## Available records:
——————————

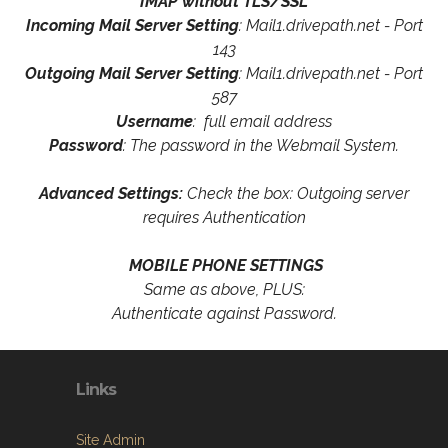
IMAP without TLS/SSL
Incoming Mail Server Setting
: Mail1.drivepath.net - Port
143
Outgoing Mail Server Setting
: Mail1.drivepath.net - Port
587
Username
: full email address
Password
: The password in the Webmail System.
Advanced Settings:
Check the box: Outgoing server
requires Authentication
MOBILE PHONE SETTINGS
Same as above, PLUS:
Authenticate against Password.
Links
Site Admin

——————————

## How to complete this task:
Every line of the data above is to be set down exactly; the pictures are not.

## Solution:
IMAP without TLS/SSL
Incoming Mail Server Setting
: Mail1.drivepath.net - Port
143
Outgoing Mail Server Setting
: Mail1.drivepath.net - Port
587
Username
: full email address
Password
: The password in the Webmail System.
Advanced Settings:
Check the box: Outgoing server
requires Authentication
MOBILE PHONE SETTINGS
Same as above, PLUS:
Authenticate against Password.
Links
Site Admin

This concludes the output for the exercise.